Monique Deland

Miniatures, balles perdues et autres désordres.
2008

18,95 $

ISBN :
2-89018-600-2

Miniatures, balles perdues et autres désordres est une suite poétique qui s’inscrit sous le double sceau de la violence et de la confusion. Les poèmes gravitent autour des thèmes de la peur, de la vie minuscule vécue comme un feu et de l’isolement volontaire au centre de la terre.

Ces thèmes ont pour fondement une inarrêtable fascination pour l’horreur qui rejoue en boucle dans l’esprit de la narratrice, fascination qui gagne également la fille de la narratrice, dont l’existence suit déjà ces mêmes noirs chemins de l’épouvante.

Mais c’est aussi et surtout un livre sur l’espérance, sur les ravissements que suscite une mort véritable, sur le passage dans le bardo (mot d’origine tibétaine) désigne cet état intermédiaire entre la mort et la renaissance, moment de passage qui correspond à une possibilité de libération et d’éveil, avant que le mort ne se réincarne et revienne sur terre et sur la réincarnation.

Artiste : Hélène Roy

EXTRAIT

 

Une vie aussi minuscule n’arrive pas par hasard. Elle advient et se construit, habile, à force d’abdications et de retranchements. Bientôt, elle profane entièrement votre visage. Elle brouille la graphie de votre nom. Atomise la densité de votre corps qui se retire peu à peu.



BIOGRAPHIE

 

 

Née à Montréal, le 6 juillet 1958, Monique Deland est artiste visuelle de formation (Bacc. arts visuels, Concordia, 1980). Elle a enseigné les arts plastiques, avant d’opter plus spécifiquement pour la littérature.

Au travers des études littéraires de maîtrise et de doctorat à l’UQÀM (de 1993 à 2002), elle collabore à de nombreuses revues telles que Arcade, Art Le Sabord, Brèves, Estuaire, Exit, Les Écrits et Trois.

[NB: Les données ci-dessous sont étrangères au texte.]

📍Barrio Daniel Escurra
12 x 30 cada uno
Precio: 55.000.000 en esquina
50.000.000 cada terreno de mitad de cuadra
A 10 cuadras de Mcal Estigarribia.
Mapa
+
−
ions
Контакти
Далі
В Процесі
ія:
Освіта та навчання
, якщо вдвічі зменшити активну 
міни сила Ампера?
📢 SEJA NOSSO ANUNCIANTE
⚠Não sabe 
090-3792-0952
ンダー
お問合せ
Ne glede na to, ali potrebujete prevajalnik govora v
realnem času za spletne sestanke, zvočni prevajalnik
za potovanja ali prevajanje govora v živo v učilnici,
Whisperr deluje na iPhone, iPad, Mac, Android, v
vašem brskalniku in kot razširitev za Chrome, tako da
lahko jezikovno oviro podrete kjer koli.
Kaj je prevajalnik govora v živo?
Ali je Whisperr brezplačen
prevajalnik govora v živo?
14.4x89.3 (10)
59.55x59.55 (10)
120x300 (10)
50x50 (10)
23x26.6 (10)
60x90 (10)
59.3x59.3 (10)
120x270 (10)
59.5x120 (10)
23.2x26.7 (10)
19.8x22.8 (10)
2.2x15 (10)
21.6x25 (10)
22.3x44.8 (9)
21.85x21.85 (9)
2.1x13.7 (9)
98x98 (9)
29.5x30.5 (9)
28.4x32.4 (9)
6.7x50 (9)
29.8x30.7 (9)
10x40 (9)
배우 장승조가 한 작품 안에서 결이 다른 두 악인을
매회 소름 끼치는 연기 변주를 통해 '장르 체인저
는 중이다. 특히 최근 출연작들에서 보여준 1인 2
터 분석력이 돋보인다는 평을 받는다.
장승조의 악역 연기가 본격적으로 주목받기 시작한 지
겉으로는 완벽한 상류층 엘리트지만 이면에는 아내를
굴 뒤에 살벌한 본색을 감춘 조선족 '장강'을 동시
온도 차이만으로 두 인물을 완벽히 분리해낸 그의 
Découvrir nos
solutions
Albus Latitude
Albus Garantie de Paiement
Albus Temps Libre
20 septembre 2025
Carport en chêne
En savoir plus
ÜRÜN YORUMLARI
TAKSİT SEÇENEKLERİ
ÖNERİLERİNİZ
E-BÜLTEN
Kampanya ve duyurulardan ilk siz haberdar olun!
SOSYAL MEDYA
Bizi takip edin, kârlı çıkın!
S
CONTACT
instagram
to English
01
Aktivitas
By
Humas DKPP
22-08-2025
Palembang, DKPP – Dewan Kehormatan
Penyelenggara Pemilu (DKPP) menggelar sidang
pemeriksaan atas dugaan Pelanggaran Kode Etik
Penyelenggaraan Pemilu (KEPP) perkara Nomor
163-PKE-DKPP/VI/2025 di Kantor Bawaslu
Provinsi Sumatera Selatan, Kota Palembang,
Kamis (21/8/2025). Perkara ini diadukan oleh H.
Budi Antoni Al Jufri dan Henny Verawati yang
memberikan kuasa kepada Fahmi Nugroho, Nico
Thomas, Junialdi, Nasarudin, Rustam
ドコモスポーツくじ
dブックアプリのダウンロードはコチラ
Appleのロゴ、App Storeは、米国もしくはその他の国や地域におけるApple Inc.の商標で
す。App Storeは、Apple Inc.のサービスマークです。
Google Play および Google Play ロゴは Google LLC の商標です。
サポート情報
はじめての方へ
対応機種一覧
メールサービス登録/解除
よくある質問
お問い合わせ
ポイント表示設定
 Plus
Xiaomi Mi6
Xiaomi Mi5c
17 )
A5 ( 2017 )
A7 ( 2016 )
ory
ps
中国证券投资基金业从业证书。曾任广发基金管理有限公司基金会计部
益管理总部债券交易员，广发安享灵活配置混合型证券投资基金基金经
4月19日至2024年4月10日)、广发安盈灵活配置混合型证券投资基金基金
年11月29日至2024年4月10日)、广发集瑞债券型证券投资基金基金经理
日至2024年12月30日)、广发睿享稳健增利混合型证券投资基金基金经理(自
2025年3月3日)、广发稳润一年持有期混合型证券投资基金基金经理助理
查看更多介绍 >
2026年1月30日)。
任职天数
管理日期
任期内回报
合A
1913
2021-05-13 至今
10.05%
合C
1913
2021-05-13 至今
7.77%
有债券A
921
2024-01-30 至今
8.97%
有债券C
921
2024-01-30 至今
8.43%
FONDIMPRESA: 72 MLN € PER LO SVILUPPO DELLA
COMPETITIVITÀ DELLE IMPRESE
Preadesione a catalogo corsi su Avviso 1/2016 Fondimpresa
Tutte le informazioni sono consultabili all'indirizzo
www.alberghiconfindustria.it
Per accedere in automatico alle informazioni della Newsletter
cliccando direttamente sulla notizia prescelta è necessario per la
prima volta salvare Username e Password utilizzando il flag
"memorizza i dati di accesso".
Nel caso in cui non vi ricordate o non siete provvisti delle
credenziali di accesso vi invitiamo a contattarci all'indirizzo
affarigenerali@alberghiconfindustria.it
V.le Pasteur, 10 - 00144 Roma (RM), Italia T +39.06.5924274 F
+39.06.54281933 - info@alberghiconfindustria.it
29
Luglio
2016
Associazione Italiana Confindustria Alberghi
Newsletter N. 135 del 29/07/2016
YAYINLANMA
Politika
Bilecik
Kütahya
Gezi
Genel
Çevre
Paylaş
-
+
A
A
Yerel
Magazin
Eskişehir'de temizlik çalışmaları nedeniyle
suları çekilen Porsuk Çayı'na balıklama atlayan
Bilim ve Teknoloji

Lauréate du Prix Émile-Nelligan 1995 (pour Géants dans l’île), et du Grand Prix de Poésie Le Noroît 1993 (pour Ta présence à peine), elle reçoit également le Prix Québec-Amérique 1997 (pour Rivages, Pour une esthétique de l’ambivalence, meilleur mémoire de maîtrise
en création littéraire déposé à l’UQÀM).

Critique de poésie depuis 1995 (dans les revues Trois et Estuaire), et membre du comité de rédaction de la revue de poésie Estuaire de mai 1999 à juin 2007, elle donne aujourd’hui des ateliers d’écriture pour le compte de différents organismes (le Centre de Communication écrite de l’Université de Montréal, le Cégep de Saint-Laurent et le Département d’Études littéraires de l’UQÀM, entre autres).

Elle a publié aux Éditions du Noroît : Le nord est derrière moi (2004), L’intuition du rivage (2000 ).